Quick question–if I type in a trinomial where both of the signs are positive, it gives me that both of the answers are correct. If I type in a trinomial where the linear term is negative and the constant is positive, the trinomial is marked as incorrect but the binomial squared is correct. I’m assuming that it has something to do with the attempts in the graph, but you know what happens when you assume… :smiley: Any suggestions?

Finding a, b, and c weren’t to difficult. A little calculus made it much simpler.

For the corrections, you may have used evaluateAt in the CL to test a few values.
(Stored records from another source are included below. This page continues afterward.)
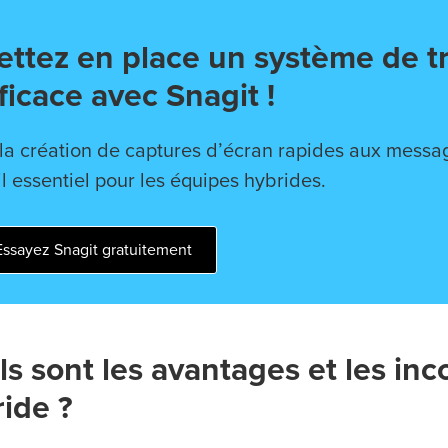
ttez en place un système de tr
ficace avec Snagit !
la création de captures d’écran rapides aux messag
il essentiel pour les équipes hybrides.
Essayez Snagit gratuitement
s sont les avantages et les inc
ide ?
I’m doing something similar, but using a list of values, X.

I take the difference of the target function evaluations and the student’s: |f(X)-g(X)|.
If that difference is 0 (or <=0.1 depending on the type of functions used), then I output 0 otherwise 1

{|f(X)-g(X)=0:0,1} is basically a when-otherwise. This creates a list of all 0’s and 1’s for each value in list X. If the total of all of these is 0, then f(x) was equivalent to g(x) for all the values used. total({|f(X)-g(X)=0:0,1})

I fixed it. Just needed to check absolute value of b’s vs sqrt ac.

Absolutely perfect. Thank you so much for your time! You never disappoint!!!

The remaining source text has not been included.